_Task:_
From the material below, return every line that includes "offers".

_Excerpted records:_
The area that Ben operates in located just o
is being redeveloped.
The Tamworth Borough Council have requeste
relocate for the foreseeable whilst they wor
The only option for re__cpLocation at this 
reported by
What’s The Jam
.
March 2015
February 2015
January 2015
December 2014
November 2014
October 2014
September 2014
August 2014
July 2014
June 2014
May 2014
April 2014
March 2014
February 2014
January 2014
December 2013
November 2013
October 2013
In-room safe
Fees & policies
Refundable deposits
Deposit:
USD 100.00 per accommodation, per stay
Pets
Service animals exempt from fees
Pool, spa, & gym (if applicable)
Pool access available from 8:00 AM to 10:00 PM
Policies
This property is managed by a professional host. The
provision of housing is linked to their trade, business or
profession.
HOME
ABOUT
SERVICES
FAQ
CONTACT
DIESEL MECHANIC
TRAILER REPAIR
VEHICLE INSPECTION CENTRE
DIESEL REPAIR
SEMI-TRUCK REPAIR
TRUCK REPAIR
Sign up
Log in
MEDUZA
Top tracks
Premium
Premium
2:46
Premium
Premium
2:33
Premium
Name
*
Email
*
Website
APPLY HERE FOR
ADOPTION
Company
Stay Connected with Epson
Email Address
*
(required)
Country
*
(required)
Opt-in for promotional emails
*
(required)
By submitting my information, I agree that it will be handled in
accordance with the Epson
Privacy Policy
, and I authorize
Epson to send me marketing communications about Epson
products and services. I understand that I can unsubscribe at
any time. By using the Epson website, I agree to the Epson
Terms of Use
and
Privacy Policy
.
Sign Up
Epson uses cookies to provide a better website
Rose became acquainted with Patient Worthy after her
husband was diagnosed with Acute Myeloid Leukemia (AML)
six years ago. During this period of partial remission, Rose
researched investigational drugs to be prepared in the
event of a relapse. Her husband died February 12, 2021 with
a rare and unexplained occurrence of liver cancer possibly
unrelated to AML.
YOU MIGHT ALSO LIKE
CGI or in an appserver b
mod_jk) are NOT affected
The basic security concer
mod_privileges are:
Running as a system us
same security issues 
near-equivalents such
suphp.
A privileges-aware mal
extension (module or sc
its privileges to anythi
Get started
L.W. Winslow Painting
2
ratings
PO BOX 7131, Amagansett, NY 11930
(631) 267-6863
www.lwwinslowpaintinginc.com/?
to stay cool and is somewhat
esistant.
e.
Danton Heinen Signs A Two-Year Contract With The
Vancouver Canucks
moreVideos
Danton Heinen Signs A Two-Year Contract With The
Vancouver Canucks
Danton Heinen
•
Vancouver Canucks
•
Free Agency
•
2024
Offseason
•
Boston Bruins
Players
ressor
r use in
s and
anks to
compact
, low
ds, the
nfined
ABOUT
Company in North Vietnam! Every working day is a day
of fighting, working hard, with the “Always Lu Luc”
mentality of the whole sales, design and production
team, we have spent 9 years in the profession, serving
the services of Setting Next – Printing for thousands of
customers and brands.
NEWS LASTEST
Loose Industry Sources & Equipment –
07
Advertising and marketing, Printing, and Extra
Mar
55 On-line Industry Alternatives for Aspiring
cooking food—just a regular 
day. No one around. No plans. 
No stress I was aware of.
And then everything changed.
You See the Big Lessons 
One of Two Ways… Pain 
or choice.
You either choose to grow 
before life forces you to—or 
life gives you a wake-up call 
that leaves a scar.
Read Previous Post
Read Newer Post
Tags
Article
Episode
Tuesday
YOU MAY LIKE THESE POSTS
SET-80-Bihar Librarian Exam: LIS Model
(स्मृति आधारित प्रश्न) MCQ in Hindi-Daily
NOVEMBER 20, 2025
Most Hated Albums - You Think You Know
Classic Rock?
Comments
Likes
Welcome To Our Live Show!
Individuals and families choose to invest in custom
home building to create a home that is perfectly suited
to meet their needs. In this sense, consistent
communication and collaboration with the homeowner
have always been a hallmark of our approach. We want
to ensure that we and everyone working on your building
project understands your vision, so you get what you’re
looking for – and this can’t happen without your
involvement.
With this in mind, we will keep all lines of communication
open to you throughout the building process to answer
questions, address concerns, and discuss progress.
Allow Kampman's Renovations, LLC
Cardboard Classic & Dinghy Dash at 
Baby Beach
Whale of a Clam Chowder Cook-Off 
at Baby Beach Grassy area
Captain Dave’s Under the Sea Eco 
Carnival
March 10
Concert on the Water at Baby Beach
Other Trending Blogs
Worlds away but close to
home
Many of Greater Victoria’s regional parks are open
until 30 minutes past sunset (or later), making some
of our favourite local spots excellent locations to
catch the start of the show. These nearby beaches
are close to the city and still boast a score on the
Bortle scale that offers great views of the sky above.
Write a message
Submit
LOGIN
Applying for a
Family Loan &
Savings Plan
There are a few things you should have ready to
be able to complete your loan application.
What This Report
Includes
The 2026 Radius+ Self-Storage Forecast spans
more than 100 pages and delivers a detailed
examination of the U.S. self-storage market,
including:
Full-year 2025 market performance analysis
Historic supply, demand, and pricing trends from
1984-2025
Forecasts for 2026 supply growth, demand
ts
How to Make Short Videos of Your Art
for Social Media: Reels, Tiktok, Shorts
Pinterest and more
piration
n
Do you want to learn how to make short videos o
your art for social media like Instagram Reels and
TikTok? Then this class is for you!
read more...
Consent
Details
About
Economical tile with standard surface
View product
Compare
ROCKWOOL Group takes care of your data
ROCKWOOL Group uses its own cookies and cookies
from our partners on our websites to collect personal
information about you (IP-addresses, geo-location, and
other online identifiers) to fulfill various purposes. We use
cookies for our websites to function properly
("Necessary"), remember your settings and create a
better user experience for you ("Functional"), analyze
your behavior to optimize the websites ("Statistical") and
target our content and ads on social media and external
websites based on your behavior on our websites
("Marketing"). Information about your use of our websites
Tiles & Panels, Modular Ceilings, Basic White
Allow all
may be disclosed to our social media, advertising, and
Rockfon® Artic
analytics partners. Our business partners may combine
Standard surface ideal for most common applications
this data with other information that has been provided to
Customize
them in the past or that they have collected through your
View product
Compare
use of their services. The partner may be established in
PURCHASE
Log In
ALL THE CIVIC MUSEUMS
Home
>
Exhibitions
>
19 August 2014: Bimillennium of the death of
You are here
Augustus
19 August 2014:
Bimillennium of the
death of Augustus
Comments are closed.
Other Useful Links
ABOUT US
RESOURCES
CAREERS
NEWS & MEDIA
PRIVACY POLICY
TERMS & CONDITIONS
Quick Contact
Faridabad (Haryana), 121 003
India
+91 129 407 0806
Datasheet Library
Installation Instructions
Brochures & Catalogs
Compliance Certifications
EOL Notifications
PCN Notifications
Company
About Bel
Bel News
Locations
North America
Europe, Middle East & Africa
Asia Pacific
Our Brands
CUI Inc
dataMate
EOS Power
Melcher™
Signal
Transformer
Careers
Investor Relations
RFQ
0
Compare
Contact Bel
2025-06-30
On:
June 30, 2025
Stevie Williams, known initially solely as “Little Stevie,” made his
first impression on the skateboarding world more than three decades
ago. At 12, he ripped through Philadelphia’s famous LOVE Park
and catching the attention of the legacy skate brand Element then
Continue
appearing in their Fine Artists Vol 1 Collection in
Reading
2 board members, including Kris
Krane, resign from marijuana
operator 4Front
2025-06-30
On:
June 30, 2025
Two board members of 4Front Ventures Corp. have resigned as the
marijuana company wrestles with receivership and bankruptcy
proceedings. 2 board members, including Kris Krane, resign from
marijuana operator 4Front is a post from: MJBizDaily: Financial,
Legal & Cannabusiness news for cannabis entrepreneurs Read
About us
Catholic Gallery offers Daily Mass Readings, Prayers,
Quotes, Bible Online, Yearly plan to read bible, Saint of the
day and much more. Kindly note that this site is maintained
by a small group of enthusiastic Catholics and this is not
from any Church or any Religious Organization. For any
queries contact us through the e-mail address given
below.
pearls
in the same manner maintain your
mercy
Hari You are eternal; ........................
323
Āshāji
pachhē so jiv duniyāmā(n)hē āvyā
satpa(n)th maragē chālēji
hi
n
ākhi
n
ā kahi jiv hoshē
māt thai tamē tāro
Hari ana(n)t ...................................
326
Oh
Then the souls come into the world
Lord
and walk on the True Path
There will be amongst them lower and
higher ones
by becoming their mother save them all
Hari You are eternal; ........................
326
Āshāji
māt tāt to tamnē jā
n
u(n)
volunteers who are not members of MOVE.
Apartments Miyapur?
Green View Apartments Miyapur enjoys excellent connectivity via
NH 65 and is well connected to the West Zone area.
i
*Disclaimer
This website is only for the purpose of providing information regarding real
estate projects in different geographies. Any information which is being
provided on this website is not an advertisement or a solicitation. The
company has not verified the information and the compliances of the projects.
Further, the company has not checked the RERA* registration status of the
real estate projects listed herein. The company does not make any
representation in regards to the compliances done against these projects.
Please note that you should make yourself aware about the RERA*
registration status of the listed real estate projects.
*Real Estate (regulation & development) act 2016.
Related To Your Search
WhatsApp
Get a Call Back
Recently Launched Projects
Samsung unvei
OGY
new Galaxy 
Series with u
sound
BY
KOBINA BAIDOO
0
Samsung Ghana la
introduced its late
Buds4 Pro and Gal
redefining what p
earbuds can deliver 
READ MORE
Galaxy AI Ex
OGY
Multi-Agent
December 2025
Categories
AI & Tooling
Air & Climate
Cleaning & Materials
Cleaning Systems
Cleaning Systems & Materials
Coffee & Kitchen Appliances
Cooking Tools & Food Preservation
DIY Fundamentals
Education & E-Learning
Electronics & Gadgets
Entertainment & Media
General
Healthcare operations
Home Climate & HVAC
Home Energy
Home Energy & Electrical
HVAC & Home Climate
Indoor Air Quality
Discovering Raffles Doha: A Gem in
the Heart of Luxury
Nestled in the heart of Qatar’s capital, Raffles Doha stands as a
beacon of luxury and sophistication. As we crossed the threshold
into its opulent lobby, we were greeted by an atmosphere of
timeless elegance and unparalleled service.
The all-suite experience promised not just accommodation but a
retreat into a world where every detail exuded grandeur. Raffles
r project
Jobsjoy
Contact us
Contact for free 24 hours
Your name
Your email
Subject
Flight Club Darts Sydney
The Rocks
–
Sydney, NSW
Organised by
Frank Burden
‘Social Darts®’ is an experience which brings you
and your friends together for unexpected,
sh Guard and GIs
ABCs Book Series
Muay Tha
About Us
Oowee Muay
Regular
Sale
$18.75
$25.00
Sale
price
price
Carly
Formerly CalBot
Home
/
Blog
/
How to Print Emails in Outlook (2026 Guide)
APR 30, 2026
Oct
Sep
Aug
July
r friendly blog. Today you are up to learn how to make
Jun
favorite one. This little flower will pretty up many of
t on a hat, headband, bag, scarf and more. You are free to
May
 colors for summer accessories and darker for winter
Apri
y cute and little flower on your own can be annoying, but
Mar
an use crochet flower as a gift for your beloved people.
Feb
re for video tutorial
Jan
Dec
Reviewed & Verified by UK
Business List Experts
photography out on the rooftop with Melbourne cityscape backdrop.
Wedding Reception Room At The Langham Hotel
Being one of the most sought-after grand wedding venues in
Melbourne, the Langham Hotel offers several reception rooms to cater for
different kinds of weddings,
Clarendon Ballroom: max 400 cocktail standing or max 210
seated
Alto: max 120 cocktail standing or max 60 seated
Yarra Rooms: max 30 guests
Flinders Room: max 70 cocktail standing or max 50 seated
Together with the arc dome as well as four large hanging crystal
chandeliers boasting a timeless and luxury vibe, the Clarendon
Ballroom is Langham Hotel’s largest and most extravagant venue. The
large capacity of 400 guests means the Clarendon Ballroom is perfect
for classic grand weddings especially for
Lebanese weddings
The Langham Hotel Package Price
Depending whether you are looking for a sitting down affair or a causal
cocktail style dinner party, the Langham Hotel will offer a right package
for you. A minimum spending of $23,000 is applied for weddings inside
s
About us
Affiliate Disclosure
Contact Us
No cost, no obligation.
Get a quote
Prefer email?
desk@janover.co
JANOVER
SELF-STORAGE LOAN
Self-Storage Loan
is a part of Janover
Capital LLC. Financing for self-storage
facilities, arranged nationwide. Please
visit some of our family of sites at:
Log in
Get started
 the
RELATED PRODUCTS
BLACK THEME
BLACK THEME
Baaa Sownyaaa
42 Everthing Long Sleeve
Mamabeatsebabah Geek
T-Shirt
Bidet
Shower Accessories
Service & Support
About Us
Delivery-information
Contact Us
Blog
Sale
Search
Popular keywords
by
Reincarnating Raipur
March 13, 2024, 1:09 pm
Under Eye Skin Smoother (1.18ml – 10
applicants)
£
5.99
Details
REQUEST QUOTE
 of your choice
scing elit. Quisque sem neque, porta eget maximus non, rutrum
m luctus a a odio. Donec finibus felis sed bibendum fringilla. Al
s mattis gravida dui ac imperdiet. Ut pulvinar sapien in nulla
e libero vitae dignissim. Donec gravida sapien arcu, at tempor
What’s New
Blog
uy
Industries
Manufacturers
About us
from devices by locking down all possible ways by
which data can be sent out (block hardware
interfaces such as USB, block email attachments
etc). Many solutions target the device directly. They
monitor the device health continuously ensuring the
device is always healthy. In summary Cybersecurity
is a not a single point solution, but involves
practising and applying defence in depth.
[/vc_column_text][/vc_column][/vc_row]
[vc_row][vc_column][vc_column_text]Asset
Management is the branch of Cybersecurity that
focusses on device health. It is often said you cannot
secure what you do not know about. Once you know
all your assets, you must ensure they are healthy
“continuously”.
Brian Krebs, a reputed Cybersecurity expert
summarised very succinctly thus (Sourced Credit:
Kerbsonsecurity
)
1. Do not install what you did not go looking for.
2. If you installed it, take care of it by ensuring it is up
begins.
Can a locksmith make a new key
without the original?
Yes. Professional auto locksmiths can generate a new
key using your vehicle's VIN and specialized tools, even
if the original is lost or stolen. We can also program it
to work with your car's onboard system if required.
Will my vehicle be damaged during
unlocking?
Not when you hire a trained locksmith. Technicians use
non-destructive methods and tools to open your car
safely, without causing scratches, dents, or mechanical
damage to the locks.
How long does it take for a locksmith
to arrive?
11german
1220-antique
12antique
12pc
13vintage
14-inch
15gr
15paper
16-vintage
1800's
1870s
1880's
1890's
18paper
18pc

_Result below:_
Bortle scale that offers great views of the sky above.
Catholic Gallery offers Daily Mass Readings, Prayers,
Melbourne, the Langham Hotel offers several reception rooms to cater for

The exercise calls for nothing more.